Task goal: Filter these entries down to the lines that hold the word "marker", and show each of them.

BEGIN Records supplied

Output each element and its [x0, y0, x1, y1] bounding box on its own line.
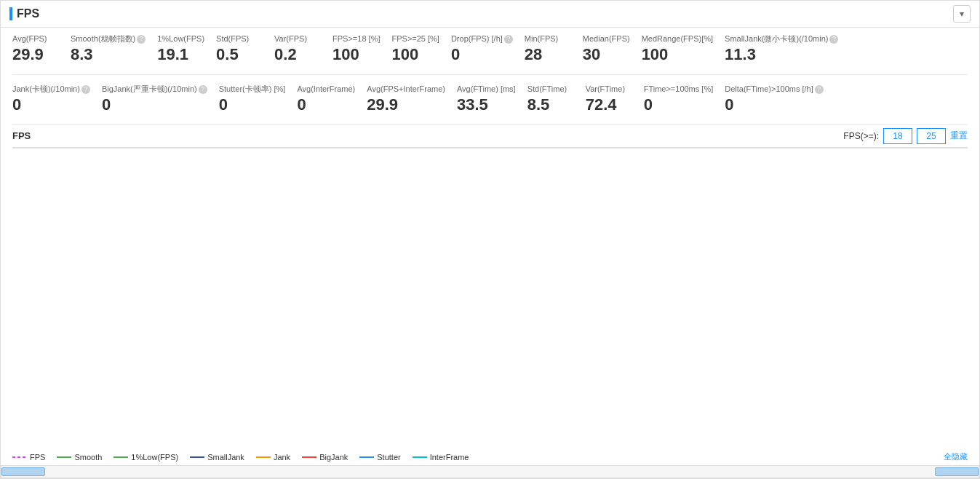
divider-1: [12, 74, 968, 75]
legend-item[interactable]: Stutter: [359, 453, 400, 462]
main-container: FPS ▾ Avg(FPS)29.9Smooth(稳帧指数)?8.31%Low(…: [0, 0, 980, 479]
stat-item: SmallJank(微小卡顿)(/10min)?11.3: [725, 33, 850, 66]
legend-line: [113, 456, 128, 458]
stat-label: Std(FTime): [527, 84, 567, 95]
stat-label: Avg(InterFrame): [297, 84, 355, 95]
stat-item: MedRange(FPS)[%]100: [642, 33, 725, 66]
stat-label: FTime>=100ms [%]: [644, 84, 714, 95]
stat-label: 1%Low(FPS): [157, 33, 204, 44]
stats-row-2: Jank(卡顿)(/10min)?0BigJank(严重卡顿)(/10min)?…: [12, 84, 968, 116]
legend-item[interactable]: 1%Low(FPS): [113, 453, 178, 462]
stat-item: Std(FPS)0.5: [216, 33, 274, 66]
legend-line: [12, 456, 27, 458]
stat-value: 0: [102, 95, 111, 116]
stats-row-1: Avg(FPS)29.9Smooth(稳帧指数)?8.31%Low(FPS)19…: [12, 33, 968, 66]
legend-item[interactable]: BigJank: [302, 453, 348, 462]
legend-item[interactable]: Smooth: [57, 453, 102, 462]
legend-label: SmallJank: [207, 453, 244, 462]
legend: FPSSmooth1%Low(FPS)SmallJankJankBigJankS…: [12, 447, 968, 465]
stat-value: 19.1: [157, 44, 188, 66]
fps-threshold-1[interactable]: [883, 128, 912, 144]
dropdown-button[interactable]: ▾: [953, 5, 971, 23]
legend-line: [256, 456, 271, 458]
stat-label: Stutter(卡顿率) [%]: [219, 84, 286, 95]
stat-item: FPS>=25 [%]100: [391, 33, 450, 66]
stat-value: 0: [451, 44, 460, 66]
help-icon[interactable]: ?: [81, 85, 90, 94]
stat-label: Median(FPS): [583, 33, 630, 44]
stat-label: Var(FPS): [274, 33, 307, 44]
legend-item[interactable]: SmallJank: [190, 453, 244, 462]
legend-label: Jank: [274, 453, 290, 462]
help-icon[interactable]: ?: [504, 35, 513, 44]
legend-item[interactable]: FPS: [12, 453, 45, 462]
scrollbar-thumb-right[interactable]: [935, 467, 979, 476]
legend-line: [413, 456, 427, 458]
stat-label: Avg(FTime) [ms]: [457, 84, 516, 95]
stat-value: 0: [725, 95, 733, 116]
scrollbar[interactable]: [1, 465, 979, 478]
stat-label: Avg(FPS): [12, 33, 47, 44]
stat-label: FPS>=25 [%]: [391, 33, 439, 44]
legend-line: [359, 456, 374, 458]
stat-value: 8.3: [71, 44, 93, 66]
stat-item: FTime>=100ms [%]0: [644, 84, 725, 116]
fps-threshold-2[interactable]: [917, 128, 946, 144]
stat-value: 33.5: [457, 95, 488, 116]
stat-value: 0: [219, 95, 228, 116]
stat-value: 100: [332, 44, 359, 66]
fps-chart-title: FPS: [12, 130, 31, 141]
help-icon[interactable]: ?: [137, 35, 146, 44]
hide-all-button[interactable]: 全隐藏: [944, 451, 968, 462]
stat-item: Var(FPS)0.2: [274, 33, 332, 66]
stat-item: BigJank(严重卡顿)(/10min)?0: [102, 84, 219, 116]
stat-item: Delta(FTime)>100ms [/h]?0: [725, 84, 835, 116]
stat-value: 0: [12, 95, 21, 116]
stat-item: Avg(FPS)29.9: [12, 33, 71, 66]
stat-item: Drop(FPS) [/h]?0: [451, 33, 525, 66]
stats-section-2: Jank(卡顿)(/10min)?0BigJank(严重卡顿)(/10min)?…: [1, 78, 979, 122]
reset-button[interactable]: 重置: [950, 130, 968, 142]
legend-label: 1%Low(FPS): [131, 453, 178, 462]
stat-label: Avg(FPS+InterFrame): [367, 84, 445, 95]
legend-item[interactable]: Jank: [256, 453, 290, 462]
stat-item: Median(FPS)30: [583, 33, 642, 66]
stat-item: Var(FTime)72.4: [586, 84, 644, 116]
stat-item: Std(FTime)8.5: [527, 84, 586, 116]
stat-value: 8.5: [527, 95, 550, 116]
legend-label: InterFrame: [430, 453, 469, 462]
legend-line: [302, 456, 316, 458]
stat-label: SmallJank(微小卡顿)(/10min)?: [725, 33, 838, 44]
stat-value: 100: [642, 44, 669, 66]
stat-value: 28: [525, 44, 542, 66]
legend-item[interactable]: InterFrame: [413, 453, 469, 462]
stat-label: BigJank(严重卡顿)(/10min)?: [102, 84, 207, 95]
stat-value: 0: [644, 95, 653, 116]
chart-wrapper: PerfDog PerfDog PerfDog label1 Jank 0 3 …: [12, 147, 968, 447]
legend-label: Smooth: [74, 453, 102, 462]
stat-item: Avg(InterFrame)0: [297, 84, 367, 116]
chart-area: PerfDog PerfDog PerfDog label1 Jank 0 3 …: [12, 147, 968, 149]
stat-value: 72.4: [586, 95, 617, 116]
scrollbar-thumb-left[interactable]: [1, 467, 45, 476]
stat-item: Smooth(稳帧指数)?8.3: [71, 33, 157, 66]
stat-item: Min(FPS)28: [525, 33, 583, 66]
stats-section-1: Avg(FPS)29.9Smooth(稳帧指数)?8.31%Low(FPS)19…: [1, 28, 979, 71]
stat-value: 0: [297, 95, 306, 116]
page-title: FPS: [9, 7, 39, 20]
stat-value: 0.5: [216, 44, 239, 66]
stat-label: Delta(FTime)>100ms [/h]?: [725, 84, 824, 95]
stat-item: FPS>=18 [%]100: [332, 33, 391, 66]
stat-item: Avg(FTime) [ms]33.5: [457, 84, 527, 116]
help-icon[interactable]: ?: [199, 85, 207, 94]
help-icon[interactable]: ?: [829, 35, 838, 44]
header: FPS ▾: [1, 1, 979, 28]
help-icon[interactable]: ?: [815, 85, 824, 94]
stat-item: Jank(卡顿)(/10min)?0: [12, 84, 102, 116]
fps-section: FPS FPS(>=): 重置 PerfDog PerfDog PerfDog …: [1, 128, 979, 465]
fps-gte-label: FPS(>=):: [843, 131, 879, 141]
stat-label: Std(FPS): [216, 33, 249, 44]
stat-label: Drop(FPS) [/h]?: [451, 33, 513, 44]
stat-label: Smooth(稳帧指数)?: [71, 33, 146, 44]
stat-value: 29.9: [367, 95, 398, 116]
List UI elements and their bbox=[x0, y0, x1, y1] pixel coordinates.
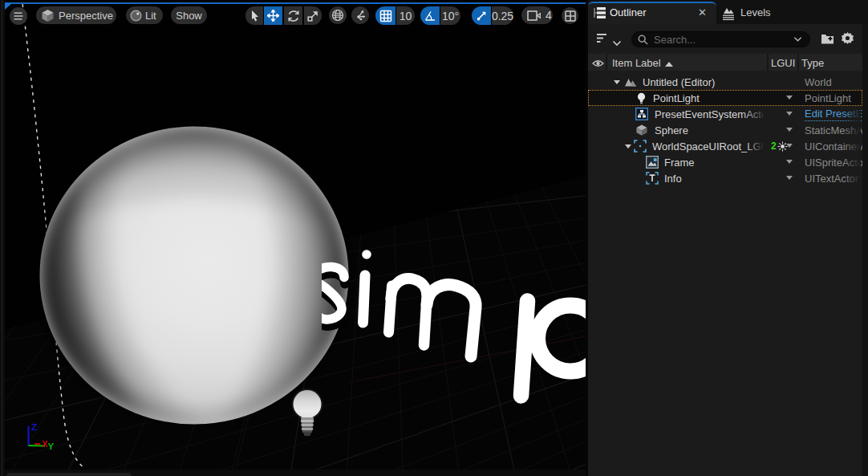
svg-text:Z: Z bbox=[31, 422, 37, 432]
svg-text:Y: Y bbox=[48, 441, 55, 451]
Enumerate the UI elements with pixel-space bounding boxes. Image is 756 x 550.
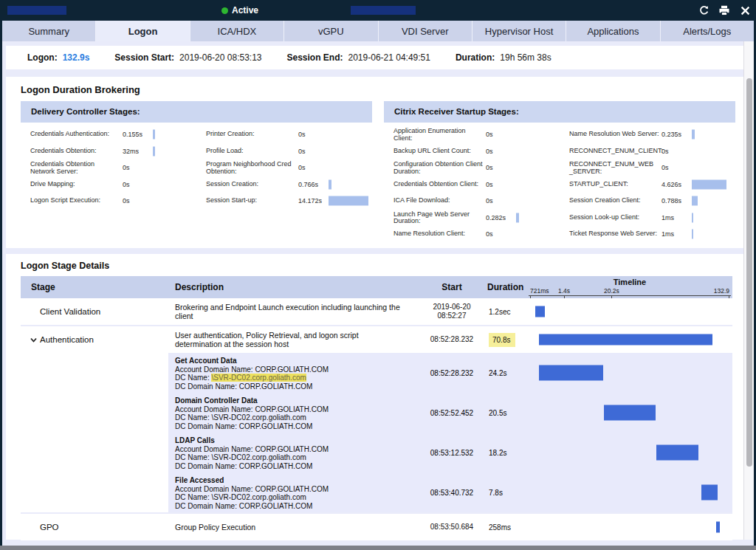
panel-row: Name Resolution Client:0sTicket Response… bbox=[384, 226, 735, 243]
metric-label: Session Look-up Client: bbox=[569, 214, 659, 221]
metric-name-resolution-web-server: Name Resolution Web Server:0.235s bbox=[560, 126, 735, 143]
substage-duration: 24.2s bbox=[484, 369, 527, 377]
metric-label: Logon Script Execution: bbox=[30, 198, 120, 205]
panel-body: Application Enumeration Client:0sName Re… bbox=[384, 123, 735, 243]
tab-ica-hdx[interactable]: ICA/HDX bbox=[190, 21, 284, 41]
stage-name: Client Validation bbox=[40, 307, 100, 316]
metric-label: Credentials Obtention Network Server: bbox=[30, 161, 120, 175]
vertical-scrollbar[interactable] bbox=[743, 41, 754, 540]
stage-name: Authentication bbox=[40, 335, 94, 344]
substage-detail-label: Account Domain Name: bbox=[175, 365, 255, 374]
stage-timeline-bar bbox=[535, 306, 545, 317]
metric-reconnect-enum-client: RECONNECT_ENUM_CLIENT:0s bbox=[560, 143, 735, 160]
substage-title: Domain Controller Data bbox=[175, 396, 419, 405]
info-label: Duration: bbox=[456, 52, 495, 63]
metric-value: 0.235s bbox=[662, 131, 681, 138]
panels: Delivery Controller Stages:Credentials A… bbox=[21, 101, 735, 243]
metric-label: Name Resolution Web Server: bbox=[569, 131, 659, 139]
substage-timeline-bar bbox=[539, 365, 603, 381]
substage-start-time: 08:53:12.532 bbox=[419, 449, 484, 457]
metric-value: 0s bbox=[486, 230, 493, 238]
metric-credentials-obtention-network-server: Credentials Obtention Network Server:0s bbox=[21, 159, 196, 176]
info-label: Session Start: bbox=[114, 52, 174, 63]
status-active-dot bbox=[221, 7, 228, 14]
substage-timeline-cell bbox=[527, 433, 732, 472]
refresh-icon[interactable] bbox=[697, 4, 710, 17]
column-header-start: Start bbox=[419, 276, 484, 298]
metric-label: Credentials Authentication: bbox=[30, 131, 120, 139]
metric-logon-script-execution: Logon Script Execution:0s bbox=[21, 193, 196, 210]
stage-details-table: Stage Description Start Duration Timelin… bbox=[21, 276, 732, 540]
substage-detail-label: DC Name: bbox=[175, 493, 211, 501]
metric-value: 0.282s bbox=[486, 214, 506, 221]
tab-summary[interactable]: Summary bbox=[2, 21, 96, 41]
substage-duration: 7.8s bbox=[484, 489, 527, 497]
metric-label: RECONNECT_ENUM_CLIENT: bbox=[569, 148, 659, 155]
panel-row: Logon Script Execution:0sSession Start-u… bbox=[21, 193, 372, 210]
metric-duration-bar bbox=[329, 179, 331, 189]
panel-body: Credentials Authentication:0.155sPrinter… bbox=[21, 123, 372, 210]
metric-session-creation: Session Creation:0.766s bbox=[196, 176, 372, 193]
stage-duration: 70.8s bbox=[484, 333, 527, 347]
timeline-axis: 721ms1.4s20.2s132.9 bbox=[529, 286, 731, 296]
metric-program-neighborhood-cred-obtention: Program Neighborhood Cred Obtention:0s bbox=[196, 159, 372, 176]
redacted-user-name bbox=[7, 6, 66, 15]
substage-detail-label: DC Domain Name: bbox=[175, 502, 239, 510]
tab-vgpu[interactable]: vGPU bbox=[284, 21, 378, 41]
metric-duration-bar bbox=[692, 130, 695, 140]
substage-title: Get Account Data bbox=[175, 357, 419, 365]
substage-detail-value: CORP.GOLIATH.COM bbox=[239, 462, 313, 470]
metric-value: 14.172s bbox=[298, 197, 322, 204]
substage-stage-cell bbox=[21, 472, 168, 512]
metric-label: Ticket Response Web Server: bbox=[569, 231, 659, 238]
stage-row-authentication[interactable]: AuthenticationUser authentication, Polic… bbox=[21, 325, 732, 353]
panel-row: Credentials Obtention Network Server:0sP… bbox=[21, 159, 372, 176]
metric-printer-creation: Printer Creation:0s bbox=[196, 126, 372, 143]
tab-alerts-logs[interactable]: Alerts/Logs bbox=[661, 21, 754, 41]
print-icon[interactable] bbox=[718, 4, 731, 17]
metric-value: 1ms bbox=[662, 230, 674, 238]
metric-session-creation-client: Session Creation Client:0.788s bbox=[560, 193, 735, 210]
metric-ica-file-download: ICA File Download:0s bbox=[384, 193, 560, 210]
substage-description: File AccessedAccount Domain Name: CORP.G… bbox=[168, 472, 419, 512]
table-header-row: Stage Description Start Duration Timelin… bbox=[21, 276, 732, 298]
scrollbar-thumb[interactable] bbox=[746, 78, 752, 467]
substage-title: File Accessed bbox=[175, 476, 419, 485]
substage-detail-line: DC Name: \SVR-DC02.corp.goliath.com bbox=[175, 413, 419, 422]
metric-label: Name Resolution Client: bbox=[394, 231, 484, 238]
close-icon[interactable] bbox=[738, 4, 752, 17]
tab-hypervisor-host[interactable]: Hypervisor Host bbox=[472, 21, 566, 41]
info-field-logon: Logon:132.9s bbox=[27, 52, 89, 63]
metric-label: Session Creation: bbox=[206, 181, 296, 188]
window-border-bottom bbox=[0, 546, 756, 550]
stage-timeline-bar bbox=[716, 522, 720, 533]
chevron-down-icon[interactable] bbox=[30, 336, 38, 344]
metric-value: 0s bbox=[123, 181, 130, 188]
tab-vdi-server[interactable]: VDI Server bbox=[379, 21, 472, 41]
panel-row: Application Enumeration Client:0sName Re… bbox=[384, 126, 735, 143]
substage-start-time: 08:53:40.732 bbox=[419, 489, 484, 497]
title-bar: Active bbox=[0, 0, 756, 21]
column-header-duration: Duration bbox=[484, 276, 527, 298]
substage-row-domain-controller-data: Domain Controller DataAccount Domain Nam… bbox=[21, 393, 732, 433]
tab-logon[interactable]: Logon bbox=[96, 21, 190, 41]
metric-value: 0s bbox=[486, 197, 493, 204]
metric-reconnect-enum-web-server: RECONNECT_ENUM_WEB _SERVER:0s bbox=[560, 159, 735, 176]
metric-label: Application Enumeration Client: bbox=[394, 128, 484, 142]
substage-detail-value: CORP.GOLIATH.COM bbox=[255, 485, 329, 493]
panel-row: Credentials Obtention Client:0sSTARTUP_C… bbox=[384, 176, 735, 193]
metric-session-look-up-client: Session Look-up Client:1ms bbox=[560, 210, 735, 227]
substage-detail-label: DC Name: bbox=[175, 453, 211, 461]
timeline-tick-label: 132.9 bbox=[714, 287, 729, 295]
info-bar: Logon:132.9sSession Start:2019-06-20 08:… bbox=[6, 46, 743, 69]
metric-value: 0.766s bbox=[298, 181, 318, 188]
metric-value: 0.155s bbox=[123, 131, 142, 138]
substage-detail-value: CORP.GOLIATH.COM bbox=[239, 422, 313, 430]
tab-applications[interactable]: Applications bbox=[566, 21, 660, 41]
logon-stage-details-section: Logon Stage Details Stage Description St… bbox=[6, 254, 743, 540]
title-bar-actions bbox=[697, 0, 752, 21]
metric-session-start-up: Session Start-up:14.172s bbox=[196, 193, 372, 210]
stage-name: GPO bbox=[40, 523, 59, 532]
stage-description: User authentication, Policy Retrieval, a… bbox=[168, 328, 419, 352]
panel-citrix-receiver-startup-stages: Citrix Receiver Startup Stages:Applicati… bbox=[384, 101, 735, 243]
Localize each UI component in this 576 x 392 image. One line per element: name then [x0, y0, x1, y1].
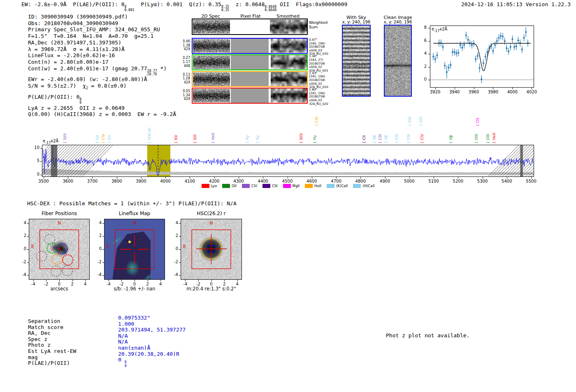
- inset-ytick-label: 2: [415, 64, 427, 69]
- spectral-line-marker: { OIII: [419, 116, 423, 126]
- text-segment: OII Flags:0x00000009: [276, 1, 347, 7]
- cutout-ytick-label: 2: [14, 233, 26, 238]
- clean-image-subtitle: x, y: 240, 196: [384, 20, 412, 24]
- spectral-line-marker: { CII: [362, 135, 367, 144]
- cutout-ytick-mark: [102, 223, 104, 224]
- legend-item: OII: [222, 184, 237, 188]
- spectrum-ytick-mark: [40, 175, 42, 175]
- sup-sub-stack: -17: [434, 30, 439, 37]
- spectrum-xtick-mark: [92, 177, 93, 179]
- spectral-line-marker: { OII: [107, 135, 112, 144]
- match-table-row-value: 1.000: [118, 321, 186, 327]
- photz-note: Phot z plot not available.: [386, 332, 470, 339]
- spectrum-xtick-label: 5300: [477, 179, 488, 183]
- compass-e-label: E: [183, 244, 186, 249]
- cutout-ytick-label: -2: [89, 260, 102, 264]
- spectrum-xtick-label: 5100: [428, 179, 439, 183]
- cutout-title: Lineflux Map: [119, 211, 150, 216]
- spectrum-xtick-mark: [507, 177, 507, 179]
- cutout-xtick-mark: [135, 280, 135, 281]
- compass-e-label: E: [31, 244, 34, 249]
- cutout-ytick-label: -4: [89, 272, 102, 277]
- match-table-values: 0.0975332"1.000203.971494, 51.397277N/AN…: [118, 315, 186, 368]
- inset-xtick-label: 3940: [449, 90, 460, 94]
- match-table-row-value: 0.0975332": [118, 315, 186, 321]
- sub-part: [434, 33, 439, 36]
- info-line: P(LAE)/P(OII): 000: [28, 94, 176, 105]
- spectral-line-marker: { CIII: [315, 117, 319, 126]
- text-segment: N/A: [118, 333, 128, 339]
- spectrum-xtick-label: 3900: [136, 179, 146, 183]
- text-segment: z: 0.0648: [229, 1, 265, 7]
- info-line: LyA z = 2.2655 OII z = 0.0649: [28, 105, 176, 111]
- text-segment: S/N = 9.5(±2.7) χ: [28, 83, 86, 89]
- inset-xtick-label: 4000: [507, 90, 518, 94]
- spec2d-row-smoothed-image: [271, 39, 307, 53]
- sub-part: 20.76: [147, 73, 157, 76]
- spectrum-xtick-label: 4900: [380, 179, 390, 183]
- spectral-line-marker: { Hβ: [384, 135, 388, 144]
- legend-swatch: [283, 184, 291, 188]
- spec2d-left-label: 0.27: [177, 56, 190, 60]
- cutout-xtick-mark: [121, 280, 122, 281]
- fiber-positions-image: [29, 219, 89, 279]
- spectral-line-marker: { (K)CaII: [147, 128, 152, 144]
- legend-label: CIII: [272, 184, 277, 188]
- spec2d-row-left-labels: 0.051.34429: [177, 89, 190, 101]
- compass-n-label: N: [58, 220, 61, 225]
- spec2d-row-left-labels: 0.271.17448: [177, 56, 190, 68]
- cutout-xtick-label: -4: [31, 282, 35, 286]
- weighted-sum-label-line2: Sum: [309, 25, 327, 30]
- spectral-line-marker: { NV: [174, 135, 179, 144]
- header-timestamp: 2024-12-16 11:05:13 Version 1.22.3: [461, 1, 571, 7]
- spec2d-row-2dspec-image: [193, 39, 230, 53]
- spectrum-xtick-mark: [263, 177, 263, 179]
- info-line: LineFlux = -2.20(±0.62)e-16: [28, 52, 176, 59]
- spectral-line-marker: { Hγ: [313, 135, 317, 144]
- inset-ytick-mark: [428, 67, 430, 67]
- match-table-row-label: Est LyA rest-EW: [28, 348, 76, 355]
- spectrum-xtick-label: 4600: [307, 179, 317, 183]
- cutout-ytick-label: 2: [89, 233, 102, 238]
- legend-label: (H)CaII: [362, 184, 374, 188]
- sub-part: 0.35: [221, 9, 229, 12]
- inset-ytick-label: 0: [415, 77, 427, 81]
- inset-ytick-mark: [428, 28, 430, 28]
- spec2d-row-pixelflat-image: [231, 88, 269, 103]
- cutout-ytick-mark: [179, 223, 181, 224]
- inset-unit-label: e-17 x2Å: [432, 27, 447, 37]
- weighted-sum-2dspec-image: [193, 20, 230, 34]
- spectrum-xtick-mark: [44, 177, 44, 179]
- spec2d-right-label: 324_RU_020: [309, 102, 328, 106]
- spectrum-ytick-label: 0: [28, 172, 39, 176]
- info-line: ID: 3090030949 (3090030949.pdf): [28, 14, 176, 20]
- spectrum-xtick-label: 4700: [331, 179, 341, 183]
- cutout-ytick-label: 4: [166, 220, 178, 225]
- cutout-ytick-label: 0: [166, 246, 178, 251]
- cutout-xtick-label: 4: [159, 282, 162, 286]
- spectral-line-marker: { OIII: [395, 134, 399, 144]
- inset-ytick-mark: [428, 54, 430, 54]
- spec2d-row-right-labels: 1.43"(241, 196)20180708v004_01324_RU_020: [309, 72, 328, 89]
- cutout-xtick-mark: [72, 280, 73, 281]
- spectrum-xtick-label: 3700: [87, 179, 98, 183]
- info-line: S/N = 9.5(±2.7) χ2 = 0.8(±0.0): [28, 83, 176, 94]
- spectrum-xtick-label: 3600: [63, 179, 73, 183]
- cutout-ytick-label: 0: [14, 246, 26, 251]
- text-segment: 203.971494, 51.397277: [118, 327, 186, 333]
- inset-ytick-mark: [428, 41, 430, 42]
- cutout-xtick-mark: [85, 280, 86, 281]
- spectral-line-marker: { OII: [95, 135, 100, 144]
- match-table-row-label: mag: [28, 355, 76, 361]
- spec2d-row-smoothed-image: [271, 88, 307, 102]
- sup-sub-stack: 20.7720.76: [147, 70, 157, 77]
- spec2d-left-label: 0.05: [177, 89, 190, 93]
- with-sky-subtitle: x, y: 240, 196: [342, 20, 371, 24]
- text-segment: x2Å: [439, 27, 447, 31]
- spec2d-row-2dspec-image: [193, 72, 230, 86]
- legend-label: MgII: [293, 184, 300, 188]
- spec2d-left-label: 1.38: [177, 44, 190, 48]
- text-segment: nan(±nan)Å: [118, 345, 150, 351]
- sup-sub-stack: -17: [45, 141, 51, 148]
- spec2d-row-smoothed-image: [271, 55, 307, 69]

END Records supplied

Task response:
- spectral-line-marker: { OIII: [419, 116, 423, 126]
- spectral-line-marker: { CII: [362, 135, 367, 144]
- spectral-line-marker: { OII: [107, 135, 112, 144]
- spectral-line-marker: { CIII: [315, 117, 319, 126]
- spectral-line-marker: { Hβ: [384, 135, 388, 144]
- spectral-line-marker: { (K)CaII: [147, 128, 152, 144]
- spectral-line-marker: { NV: [174, 135, 179, 144]
- spectral-line-marker: { Hγ: [313, 135, 317, 144]
- spectral-line-marker: { OIII: [395, 134, 399, 144]
- spectral-line-marker: { OII: [95, 135, 100, 144]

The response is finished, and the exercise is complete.